A self-signed SSL Certificate is an SSL Certificate that is issued by the individual using it. It’s issued with software that the user has and controls. This can be good for testing environments but it’s got some major drawbacks, we’ll get to those in a bit, but essentially what you need to know is that when a browser receives an SSL Certificate it’s looking for it to be issued by a party it trusts. When you sign your own certificate you’re essentially vouching for your own identity. After all, that’s one of the biggest aspects of SSL authentication.
Self-signing a certificate is the same thing as handing a self-made driver’s license to a police officer that’s pulling you over. It might have your real identifying information on it, but the officer isn’t going to just take your word for it. He needs to see identification that’s been verified by a trusted third party, in this case, a DMV. Likewise, the browsers need to see an SSL certificate that’s been verified by a trusted third party, in this case, a Certificate Authority.

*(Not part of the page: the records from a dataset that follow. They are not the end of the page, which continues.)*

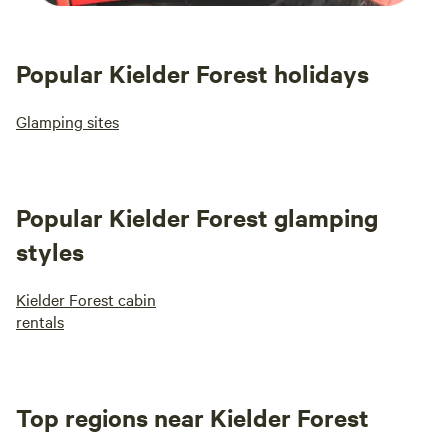
Popular Kielder Forest holidays
Glamping sites
Popular Kielder Forest glamping
styles
Kielder Forest cabin
rentals
Top regions near Kielder Forest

And that’s what a Trusted CA Signed SSL Certificate (CA Certificate) is, it’s an SSL Certificate that’s been authenticated by one of the trusted Certificate Authorities that are authorized to issue them. These CA’s are trusted by the browsers for a reason, they meet all the requirements that have been set for issuing SSL Certificates and they have safeguards in place to mitigate mis-issuances and other sorts of fraudulent behavior. The browsers trust the CA’s, and if they’ve issued your website an SSL Certificate, by extension the browsers trust you.
Why you should use a Trusted CA Signed SSL Certificate instead of a Self-Signed One
There are a number of reasons you shouldn’t use a Self Signed SSL Certificate outside of a testing environment. For starters, as we just touched on, the browsers that individuals use to surf the Internet do not trust self-signed SSL certificates. This is the whole point of authentication; a trusted third party is going to vet you or your organization to verify your identity. Google (for example) isn’t just going to take your word for it.
It’s also going to tell your potential visitors that it’s not going to take your word for it. This will come in the form of browser warnings that say a secure connection has failed. “This certificate is not trusted because it is self-signed.” Here, take a look:
As you can probably imagine, that’s going to dissuade a lot of potential visitors from visiting your site. In turn, that’s going to hurt your traffic, or if you’re running an e-commerce business, your bottom line.
On the other hand, using a Trusted CA Signed SSL Certificate is going to garner no browser warnings, rather the browser will display all the visual indicators that come with a working SSL Certificate. That means your visitors will see the padlock and either a green HTTPS or a green address bar with your organization’s name in it. These all indicate that your website is safe and will give your visitors the peace of mind they need to continue doing business with you.
There are uses for Self-Signed certificates in testing environments, however, on the outward-facing Internet, they lead to browser warnings that dissuade potential visitors from coming to your website. While Self-Signed certificates do offer encryption, they offer no authentication and that’s going to be a problem with the browsers.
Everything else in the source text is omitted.